ーなんて上下動が激しいんだ。ヘイ、ステアーズ。いや、階段又三郎。
ー階段を昇ったり降りたり意味なくしている動物のことをペットと呼びたい。
ー零下十度を下回るとヒーターがONとなり、溶け出す氷の階段があるとして、穴が空いて、通り過ぎる強風にファルセットの音が溢れている。そこをツンドラという。また嘘である。ほんとかもしれない。
ー両端に対称のバーキンを置いた階段を昇っていく執事は華麗で、降りる時はカレーが食べたくなると、ドリフのラッパーが唄っていた。
ー雪国の要塞はゴツゴツしている。岩のようだ。特に出入り口。内部の階段の様子を想像すると、それは芋虫の神経系を…模した…汚点。笑って。
ー昇り続ける人、降り続ける人。想像できるのは降り続ける人で、彼は地下室で横たわっている。昇り続けた人は階段の端を見たはず。雲の上か海の真ん中か会議室の端っこか、絶世の美女の寝室のベッド脇。そういう場所にいる可能性が強い。
ー果たしてそのSUVはこの階段を昇れるのかい。自慢したりするんじゃないよ、やだね、この子は。
ー階段に関する論文を検索したところ、深刻なテーマとお気楽なテーマの振れ幅が大きいのです。何となく予想できる。
ー階段にずらっと並んだ人々の顔ぶれを見てみると、最も下の段にいる人特に真ん中のあたりにいる人が中心的と考える人がいる。実は右上だ。

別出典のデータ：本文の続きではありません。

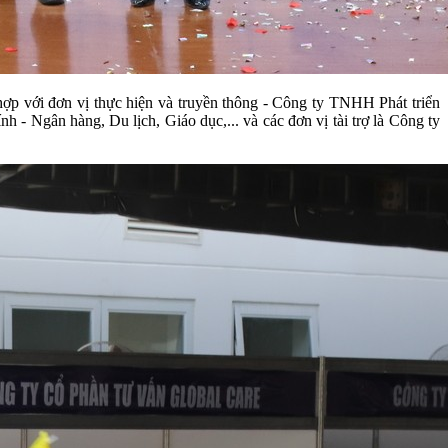
 với đơn vị thực hiện và truyền thông - Công ty TNHH Phát triển
 - Ngân hàng, Du lịch, Giáo dục,... và các đơn vị tài trợ là Công ty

ー殺される!と感じた場所が階段なら、絶望的に感じて、逃げ出す意欲も湧かない。けど、殺す側もそうなんだよと僕は言いたい。知らないけど。
ー一段ずつ伸ばしてきた世界記録。今はどこにあるかも判らない。世界で最も長い階段のことである。ビール会社しか興味がないらしい。
ー崖の上の階段には不思議がある。自然な恐怖の上の人工的な恐怖という。ステーキの上のベーコンのような不思議である。
ー階段とエレベーターの関係は、各駅停車と特急列車のそれに似ている。だが、決して、交わらない、寄り添うだけだ。
ー屋上に通じる階段の上の主はいつもラジオを聴いている。
ー踊り場って、ドラマティックな響きじゃないか。階段には安い歌劇しかないけどね。
ー住宅の事故の三分の一は階段で起きるらしい。降りる時は昇る時の4倍で、重大なものになるらしい。タンスの角どころの話ではないらしい。
ー嫌だったのは、足を滑らせると、高所から落下してしまう危険がありながら、床には鳥のフンだらけの階段だった。リスクと情けなさのミルフィーユだ。
ー正直な階段なんて想像できないが、それは嘘つきな階段が想像できないからである。さて、不幸を想像できなくなるには、何を消滅させればいいのだろう?
ー階段が好きなら、ビルの管理人になるのがいい。管理人室は要らない。
ー後悔するとすれば、あの階段をまじかに見つめてはいなかったことだ。
ーウェディングケーキ状の階段があるとしたら昇るのにも降りるのにもたいへんだが、冒険的でおめでたい。
ー喜劇でも階段が舞台上にあることがある。残念ながら、それも時間稼ぎだ。
ー無謀な階段があるとしたら、それはベニヤ板製かもしれない。あるいは骨組みがないかもしれない。既に抜け落ちているかもしれない。
ー赤いハイヒールで、白いスカートで、金髪の巻き髪の人。階段で泣いている。